EXERCISE> The required answer is each line in the entries below where "smart" occurs.

RECORD EXCERPTS>

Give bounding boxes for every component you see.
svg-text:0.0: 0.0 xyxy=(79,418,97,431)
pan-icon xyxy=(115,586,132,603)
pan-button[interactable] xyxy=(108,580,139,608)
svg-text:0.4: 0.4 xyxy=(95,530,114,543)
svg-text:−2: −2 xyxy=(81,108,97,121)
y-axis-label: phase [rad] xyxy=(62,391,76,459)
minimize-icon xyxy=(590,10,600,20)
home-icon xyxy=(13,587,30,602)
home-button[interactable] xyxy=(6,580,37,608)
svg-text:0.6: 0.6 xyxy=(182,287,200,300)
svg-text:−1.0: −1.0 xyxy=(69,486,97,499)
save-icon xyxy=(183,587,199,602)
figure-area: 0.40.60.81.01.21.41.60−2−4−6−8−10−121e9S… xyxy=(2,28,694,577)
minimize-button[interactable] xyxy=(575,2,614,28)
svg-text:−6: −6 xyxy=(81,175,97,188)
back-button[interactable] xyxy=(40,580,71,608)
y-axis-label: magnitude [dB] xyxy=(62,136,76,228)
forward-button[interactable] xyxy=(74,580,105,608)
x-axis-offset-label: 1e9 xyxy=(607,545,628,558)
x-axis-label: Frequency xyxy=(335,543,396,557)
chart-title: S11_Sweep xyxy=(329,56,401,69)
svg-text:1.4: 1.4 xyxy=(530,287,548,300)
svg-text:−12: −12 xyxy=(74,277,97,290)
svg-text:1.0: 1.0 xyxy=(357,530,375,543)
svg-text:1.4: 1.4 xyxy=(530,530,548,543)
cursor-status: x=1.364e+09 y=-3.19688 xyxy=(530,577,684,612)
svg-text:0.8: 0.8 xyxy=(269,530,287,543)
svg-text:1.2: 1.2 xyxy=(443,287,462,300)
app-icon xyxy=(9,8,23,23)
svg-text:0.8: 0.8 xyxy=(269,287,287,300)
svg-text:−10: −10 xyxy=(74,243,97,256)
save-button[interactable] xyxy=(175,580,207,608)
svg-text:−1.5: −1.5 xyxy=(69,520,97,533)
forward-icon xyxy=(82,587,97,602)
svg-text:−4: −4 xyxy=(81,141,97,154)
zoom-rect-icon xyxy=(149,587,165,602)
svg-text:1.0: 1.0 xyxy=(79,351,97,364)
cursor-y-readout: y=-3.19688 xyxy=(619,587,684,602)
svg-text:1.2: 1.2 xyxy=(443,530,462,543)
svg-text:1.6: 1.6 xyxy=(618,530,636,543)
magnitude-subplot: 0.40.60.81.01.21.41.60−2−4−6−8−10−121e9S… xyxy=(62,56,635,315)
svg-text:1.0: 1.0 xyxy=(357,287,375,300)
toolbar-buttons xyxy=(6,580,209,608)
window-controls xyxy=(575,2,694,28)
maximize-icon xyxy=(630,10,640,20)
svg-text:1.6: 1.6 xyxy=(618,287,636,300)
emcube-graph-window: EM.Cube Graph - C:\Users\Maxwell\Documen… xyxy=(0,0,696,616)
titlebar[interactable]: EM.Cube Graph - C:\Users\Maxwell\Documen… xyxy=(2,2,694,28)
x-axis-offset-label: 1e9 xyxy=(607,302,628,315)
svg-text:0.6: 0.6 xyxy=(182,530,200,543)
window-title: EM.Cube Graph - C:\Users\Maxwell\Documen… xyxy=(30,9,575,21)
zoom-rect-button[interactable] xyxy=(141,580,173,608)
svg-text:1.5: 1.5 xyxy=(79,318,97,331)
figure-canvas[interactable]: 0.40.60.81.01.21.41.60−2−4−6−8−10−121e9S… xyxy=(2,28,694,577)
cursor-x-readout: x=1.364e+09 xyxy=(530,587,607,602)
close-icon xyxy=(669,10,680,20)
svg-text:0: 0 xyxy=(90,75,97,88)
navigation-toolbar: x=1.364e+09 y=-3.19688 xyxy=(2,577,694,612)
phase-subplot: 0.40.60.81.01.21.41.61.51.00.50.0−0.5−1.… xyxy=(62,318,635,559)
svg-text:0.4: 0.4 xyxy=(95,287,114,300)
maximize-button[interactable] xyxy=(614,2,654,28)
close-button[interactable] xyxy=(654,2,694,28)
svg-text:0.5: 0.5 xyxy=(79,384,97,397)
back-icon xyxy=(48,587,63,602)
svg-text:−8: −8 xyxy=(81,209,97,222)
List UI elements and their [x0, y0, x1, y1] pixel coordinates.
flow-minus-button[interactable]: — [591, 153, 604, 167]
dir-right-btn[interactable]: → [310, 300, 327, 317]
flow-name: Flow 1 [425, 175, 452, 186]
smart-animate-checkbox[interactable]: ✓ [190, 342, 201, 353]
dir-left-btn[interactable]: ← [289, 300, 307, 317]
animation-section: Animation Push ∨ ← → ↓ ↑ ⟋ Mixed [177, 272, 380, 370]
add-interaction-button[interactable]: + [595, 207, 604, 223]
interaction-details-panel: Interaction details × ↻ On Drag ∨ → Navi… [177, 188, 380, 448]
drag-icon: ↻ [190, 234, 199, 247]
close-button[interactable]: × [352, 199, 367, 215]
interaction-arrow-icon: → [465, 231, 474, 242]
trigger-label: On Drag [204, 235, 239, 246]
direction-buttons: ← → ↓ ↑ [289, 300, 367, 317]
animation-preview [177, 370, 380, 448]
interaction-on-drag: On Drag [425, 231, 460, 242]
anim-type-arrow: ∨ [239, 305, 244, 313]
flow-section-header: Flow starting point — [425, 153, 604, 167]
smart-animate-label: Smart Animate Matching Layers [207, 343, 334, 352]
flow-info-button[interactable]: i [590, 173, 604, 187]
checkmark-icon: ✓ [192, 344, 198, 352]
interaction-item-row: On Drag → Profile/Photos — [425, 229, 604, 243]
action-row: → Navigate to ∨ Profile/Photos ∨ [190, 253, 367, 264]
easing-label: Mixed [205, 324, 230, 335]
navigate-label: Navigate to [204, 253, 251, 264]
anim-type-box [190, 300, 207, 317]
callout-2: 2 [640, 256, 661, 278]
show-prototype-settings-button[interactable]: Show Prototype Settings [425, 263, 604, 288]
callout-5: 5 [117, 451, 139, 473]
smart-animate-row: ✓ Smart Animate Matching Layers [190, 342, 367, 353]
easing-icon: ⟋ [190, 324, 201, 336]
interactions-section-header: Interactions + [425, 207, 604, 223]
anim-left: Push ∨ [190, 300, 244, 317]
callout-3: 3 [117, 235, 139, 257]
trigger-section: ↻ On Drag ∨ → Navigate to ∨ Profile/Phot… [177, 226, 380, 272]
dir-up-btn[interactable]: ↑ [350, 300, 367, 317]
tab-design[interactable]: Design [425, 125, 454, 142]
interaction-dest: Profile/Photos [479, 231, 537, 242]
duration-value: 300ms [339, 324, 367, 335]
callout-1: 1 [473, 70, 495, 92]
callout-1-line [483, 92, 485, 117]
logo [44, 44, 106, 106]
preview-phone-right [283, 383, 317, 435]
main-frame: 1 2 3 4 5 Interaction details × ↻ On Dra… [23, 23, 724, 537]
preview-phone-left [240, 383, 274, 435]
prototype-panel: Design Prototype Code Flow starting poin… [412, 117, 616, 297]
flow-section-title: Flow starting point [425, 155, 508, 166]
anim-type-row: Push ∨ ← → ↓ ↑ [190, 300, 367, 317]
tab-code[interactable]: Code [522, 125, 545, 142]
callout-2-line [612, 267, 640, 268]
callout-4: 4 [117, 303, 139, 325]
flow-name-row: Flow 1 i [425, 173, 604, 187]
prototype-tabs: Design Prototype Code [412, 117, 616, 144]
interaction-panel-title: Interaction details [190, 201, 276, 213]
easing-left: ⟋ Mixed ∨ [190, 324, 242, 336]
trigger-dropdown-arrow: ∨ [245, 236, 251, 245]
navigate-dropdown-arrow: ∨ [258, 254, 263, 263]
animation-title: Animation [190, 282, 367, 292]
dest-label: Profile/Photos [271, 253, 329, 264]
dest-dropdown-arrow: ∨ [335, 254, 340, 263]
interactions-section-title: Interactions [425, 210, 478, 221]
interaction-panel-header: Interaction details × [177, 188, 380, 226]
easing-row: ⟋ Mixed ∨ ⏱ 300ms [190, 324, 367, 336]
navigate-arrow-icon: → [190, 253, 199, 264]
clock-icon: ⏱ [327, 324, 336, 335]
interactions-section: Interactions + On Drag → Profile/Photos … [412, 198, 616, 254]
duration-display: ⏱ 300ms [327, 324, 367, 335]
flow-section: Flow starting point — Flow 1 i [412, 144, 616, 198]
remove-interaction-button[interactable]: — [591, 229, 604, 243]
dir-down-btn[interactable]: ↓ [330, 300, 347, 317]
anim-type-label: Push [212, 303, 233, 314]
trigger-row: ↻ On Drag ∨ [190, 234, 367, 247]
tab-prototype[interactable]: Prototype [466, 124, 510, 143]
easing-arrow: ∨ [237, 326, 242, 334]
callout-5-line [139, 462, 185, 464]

REPLY TO THE TASK>
smart-animate-checkbox[interactable]: ✓ [190, 342, 201, 353]
smart-animate-label: Smart Animate Matching Layers [207, 343, 334, 352]
smart-animate-row: ✓ Smart Animate Matching Layers [190, 342, 367, 353]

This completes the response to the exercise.